“Count it all joy, my brothers, when you suffer various trials, for you know that the testing of your faith produces perseverance. And let perseverance be perfect, so that you may be perfect and complete, lacking in nothing.” (James 1:2-5)
There are many teachings of our faith that, in more or less similar forms, are held by believers of a variety of religions and even many people of no religious faith at all. Take, for example, the teaching, “Do unto others as you would have them do unto you.” I suspect that most people of good will, no matter what their faith background, would hold that as an important principle. But there are some teachings of our Catholic faith that are not like that, either because they are truths that cannot be known by reason and so can only come to us via revelation (e.g. the nature of God as a Trinity), or, because they are drawn from the very life of Jesus Himself. An example of the latter is how we, as Catholics, see suffering.
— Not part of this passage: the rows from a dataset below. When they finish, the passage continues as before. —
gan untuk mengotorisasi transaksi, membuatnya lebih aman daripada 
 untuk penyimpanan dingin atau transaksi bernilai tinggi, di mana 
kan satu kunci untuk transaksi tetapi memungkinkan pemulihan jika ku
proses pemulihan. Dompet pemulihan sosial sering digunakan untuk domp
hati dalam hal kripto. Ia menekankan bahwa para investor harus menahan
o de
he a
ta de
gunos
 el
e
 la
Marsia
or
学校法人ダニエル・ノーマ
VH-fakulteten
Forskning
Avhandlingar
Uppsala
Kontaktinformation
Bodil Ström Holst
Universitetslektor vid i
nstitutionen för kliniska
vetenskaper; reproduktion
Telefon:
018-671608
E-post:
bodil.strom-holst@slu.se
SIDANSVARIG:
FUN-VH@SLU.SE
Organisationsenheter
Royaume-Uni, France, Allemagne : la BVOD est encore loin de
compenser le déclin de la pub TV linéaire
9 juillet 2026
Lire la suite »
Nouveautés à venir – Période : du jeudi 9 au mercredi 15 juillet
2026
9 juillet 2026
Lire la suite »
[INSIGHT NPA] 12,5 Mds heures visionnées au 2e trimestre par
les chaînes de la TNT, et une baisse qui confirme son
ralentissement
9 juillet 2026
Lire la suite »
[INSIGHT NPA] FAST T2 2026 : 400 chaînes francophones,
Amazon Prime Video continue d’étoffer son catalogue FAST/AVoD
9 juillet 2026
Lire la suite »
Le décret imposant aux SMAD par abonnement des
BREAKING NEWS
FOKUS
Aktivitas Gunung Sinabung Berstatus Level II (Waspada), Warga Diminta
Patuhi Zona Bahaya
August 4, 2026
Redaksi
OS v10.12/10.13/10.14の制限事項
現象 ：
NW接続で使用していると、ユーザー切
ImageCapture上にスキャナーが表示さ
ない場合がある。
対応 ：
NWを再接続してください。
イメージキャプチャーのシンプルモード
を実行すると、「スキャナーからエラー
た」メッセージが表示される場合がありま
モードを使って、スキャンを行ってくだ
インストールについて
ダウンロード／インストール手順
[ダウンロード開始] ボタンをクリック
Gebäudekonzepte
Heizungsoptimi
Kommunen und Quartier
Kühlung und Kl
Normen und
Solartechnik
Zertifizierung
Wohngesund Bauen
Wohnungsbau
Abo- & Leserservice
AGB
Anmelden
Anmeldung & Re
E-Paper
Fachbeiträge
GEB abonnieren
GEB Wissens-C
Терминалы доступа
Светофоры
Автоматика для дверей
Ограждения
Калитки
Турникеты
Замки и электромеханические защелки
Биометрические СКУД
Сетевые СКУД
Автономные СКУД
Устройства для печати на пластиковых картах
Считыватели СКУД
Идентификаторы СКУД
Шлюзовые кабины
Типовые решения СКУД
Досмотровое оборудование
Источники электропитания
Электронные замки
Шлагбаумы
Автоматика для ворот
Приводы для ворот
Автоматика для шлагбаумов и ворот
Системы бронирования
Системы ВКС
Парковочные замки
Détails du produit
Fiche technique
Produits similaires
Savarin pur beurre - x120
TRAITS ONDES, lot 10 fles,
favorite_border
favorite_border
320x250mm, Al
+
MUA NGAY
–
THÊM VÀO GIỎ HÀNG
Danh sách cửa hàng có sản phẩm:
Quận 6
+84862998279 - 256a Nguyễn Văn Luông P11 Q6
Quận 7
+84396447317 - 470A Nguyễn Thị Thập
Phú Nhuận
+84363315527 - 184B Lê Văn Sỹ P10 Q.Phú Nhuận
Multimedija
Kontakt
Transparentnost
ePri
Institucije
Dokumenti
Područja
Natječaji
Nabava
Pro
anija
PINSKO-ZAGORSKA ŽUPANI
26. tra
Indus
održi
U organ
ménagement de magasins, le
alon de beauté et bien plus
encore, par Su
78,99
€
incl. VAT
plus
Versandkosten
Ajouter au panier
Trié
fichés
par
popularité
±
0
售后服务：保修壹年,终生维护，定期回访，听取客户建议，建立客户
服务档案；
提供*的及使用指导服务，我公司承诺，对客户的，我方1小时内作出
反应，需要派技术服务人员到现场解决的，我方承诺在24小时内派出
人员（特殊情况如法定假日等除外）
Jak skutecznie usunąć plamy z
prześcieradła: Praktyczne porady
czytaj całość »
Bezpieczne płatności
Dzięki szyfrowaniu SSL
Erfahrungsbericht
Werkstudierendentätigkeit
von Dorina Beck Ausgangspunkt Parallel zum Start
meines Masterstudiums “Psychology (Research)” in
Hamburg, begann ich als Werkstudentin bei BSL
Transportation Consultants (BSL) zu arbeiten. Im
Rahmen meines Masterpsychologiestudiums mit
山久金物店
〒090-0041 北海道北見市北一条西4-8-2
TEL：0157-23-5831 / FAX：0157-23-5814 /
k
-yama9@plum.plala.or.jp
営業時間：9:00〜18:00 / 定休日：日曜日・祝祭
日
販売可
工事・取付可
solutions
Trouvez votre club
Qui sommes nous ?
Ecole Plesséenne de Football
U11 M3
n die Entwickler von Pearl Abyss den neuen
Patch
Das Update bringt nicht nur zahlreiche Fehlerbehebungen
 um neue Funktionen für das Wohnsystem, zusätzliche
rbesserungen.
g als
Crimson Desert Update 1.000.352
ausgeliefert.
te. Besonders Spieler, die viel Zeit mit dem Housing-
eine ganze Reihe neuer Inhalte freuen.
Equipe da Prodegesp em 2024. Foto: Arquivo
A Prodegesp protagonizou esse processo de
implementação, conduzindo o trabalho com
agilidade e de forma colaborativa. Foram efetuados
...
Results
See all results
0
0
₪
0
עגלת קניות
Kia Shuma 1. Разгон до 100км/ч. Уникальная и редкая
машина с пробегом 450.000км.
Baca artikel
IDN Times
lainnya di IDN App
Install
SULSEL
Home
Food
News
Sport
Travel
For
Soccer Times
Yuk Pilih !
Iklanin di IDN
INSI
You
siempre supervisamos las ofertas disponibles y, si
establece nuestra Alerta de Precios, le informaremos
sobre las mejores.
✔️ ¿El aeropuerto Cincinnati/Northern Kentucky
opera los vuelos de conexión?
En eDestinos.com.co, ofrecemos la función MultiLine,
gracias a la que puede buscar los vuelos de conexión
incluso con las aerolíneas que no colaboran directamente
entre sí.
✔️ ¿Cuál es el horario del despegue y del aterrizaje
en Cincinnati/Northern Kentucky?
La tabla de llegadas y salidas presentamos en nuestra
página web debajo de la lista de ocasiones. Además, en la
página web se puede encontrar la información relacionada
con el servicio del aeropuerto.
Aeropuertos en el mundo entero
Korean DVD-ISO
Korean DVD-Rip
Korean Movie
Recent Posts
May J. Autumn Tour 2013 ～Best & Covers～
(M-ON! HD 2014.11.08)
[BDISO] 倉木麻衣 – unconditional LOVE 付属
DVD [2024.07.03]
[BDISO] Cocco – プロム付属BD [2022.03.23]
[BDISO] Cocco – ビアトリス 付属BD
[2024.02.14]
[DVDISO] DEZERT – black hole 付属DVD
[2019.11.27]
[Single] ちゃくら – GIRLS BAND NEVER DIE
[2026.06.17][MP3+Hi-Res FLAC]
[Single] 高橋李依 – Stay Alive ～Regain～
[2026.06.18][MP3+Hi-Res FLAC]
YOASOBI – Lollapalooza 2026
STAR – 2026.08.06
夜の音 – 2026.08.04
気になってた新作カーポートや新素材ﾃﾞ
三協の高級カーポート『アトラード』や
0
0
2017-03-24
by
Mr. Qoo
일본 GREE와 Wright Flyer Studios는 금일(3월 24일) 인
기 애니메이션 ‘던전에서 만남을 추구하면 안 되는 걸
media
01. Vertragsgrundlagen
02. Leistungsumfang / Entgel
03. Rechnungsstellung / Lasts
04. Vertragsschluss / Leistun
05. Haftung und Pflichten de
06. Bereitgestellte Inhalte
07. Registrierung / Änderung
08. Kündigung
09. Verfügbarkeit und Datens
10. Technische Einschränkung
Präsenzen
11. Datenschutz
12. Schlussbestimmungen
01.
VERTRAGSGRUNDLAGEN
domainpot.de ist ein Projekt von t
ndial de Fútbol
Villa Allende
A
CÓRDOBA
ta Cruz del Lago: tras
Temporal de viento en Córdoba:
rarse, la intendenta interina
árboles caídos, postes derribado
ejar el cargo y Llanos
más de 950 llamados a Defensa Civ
When I was a student brother, I spent a summer working in a cancer hospice run by the Hawthorne Dominican sisters. My supervisor for that summer was a wonderful sister and besides the physical and spiritual work I was doing with the residents of the hospice, she also provided a bit of an intellectual “program” of readings for me. What she did is take me on a trip through history looking at the various ways different people have tried to address the mystery of suffering. The books assigned ranged from classical (Boethius’ The Consolation of Philosophy) to the very modern (Rabbi Harold Kushner’s 1981 book When Bad Things Happen to Good People). The final work she had me read that summer, however, was the one that changed my outlook on suffering forever: Pope John Paul II’s Apostolic Letter Salvifici Doloris (“On the Christian Meaning of Human Suffering”). To say it was “better” than anything else doesn’t begin to do it justice. It was transformative. It opened up a whole world to me that, up until that point, I only vaguely sensed before. What sets apart our Christian understanding of suffering, when all is said and done, is one basic fact: Jesus Christ, the second Person of the Blessed Trinity, became man and went to the Cross. But more than simply going to the Cross… He conquered. The suffering and death of the Cross was defeated by the power of His Resurrection. The Cross -- and the suffering that went with it -- became the instrument of salvation. As we pray during the Stations of the Cross: “We adore You, O Christ, and bless You; for by Your Cross You have redeemed the world.” The Cross, far from being a symbol of the triumph of suffering and death, instead became a symbol of the victory of Christ OVER suffering and death. The Cross became the symbol of salvation. And all the crosses of our lives, whether big or small, whether temporary or permanently lifealtering, when joined to the power of His Cross become salvific for us as well. These crosses bring victory, not defeat.
Sufferings and trials are an inescapable part of our human existence. I know in my own life, I am not yet at the point of holiness where I can honestly say along with St. James that I find joy in the trials that come my way, or where I can say as St. Paul does “I rejoice in my sufferings…” (Col 1:24). But I have reached the point where I can unite them to His Cross and offer them to Him, for my own salvation and for the salvation of the world.
For anyone experiencing any suffering -- ill health, the death of a loved one, financial struggles, persecution for your Catholic beliefs or moral positions, or anything else -- I urge you to bring those sufferings to the Cross and unite them with His.
And, if you haven’t ever read it, pick up a copy of John Paul II’s letter I mentioned earlier. I suspect reading it might be life-changing for you as well.